• _Exercise goal_
Report each line of the entries below that includes "Política".

Exercise material below:

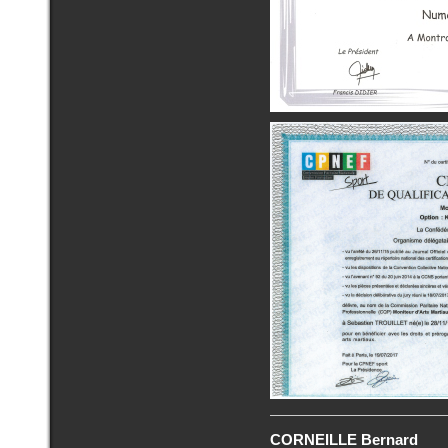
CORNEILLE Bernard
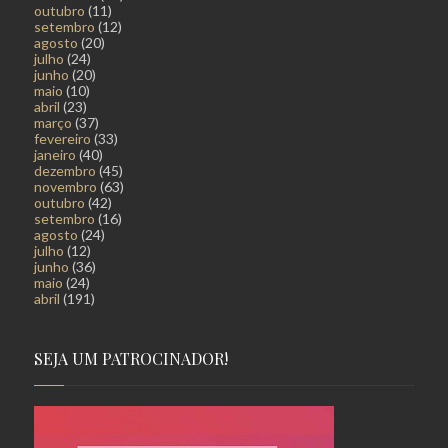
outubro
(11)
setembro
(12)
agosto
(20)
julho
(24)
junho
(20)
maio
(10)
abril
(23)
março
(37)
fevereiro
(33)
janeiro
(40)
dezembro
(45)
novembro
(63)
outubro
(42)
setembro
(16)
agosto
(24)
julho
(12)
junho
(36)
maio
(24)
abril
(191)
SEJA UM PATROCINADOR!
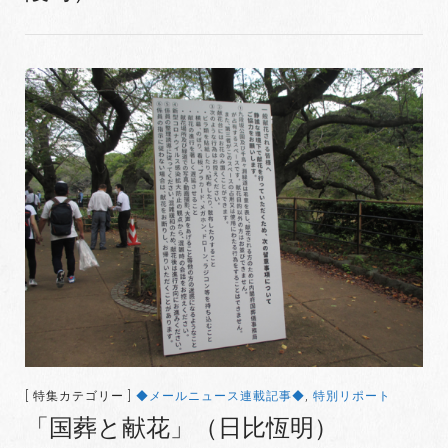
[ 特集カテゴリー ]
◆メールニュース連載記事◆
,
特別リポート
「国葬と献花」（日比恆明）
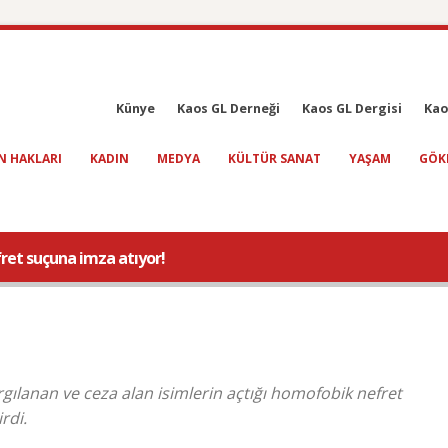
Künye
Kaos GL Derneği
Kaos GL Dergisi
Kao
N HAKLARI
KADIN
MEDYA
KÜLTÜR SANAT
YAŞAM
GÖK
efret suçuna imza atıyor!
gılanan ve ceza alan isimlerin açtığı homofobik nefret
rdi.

End of Exercise material.
Exercise material below:

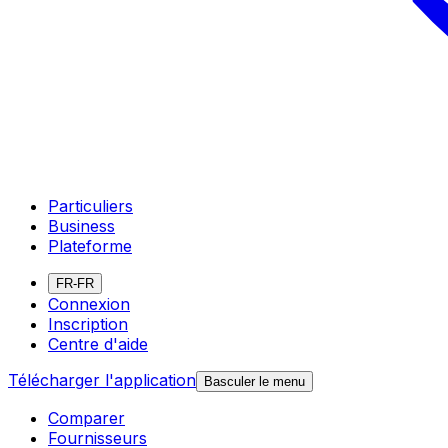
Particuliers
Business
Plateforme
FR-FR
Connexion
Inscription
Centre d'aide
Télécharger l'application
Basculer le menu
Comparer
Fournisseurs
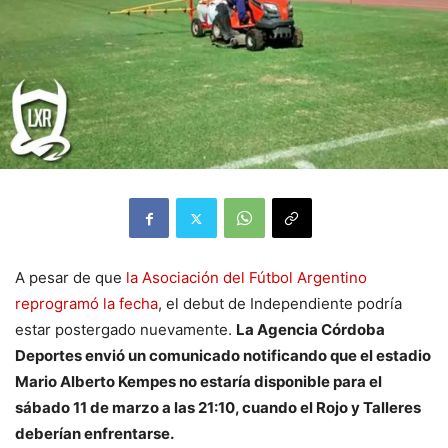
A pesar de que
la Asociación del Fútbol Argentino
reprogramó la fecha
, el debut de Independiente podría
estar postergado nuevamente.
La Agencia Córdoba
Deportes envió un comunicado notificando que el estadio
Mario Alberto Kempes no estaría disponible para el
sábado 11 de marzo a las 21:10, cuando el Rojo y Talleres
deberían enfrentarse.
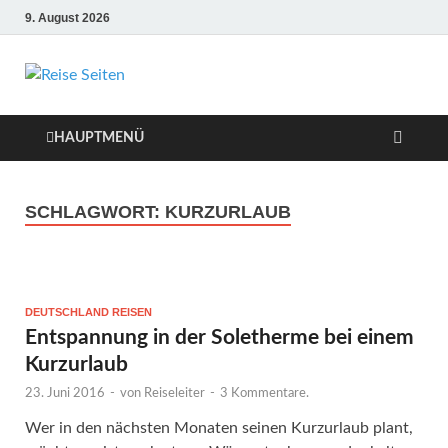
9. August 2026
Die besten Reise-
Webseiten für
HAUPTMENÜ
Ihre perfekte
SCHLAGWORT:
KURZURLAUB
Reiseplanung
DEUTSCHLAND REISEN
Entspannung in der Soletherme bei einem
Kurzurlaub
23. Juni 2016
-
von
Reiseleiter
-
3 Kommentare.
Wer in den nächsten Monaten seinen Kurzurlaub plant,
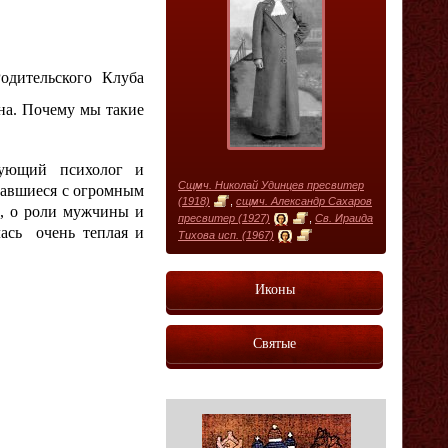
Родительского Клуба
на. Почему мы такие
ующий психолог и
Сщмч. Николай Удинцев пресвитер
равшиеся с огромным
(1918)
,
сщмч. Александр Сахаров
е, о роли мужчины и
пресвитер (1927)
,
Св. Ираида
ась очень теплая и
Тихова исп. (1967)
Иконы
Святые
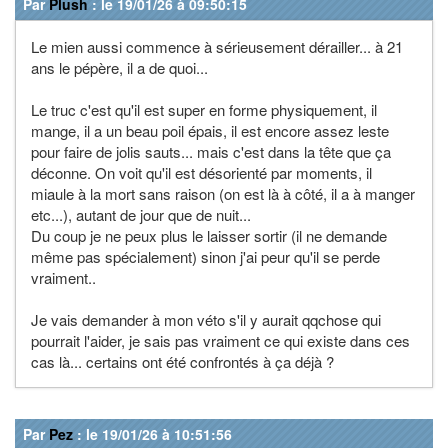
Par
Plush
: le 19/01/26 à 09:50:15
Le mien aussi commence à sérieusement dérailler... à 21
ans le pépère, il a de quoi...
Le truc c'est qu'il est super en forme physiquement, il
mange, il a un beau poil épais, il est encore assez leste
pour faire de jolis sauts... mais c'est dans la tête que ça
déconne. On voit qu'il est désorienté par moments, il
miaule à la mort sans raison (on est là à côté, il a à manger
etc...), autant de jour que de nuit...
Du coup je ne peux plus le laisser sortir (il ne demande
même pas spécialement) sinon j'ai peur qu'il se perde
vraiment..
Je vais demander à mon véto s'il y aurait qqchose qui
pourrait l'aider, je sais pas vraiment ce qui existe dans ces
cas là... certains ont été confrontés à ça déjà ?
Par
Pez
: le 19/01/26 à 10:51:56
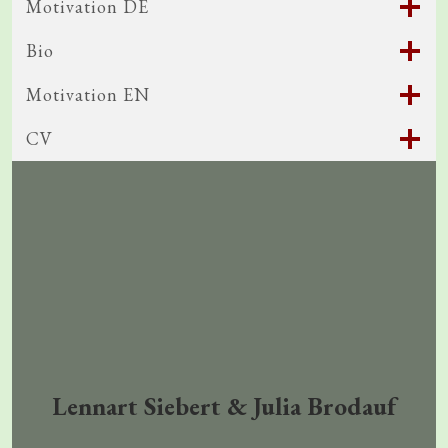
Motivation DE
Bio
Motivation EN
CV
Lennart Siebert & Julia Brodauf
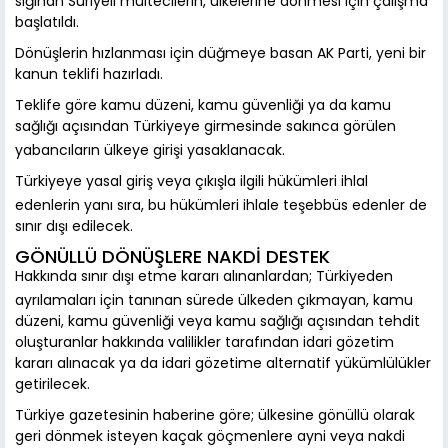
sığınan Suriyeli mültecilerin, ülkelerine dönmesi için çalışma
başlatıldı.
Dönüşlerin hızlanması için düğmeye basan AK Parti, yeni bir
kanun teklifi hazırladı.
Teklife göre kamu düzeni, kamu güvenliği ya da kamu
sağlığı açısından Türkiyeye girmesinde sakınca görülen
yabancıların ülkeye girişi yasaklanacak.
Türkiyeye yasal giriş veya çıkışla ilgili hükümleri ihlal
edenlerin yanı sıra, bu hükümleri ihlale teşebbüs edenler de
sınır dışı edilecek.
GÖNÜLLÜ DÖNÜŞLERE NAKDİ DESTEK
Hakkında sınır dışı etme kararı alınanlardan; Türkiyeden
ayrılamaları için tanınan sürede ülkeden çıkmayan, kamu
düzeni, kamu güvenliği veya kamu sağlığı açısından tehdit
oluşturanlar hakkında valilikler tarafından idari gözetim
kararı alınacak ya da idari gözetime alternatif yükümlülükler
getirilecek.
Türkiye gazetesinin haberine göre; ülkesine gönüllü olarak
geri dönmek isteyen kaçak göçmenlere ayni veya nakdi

End of Exercise material.
Exercise material below:

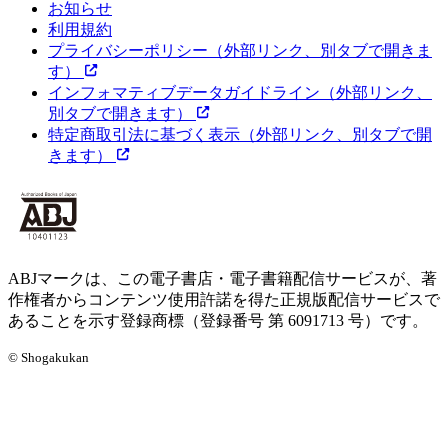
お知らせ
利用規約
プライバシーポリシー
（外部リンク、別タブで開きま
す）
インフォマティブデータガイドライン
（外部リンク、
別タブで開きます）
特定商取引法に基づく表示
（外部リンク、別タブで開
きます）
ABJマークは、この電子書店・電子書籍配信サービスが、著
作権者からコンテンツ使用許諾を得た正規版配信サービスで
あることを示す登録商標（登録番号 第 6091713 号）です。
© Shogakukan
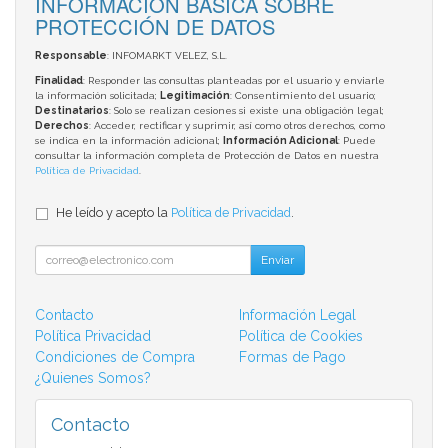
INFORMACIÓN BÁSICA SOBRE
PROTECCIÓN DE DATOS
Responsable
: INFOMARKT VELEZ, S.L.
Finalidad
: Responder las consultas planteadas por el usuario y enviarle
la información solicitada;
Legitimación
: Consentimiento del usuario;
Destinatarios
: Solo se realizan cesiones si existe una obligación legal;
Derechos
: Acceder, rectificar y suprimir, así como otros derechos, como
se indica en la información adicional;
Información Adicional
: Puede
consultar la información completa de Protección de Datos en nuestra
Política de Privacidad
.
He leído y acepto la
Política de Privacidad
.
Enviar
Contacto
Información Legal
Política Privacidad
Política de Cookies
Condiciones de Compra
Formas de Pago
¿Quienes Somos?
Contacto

End of Exercise material.

• _Solution to this problem_
Política de Privacidad
Política de Privacidad
Política Privacidad
Política de Cookies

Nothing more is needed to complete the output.